Existing users are familiar with the default NEURON mode. The model descriptions written in NMODL (Hines and Carnevale, 2000) are used to build a dynamically loadable shared library. The HOC/Python scripting interface is used to build a network model in memory (Model Setup phase). This in-memory model is then simulated using the hybrid clock-event driven algorithm described in section 2 (Simulation phase). Users have full control over model structure and can introspect or record all events, states, and model parameters using the scripting or graphical user interface (Result phase).

CoreNEURON Online Mode allows users to run their models efficiently with minimal changes. After the Model Setup phase, the in-memory representation is copied into CoreNEURON's memory space. CoreNEURON then re-organizes the memory during Memory Setup phase for efficient execution (see section 4.2). The Simulation phase is executed in CoreNEURON and spike results are written to disk. Note that the same NMODL model descriptions are used both in NEURON as well as CoreNEURON.

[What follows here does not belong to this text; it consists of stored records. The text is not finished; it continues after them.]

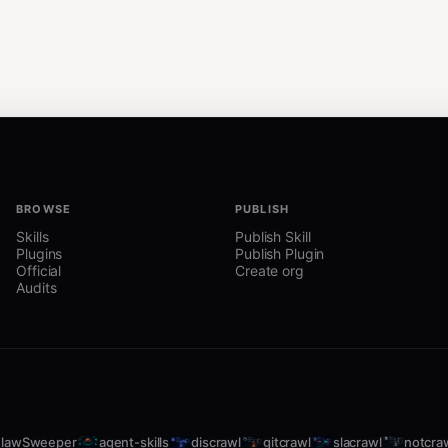
BROWSE
PUBLISH
Skills
Publish Skill
Plugins
Publish Plugin
Official
Create org
Audits
lawSweeper
agent-skills
discrawl
gitcrawl
slacrawl
notcra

CoreNEURON Offline mode is intended for large network models that cannot be simulated with NEURON due to memory capacity constraints. In this mode, instead of loading the entire model at once, the Model Setup phase builds a subset of the model that fits into available memory. That subset is written to disk, the memory used by the subset is freed, and the Model Setup phase constructs another subset. After all subsets are written by NEURON, CoreNEURON reads the entire model from the disk and begins the Simulation phase. Because CoreNEURON's cell and network connection representations are much lighter weight than NEURON's, 4-7x larger models than NEURON can be simulated with CoreNEURON (see section 5).

Users can adapt existing models to the CoreNEURON Online Mode workflow with the trivial replacement of the psolve function call with nrncore_run of the (ParallelContext, 2019) class.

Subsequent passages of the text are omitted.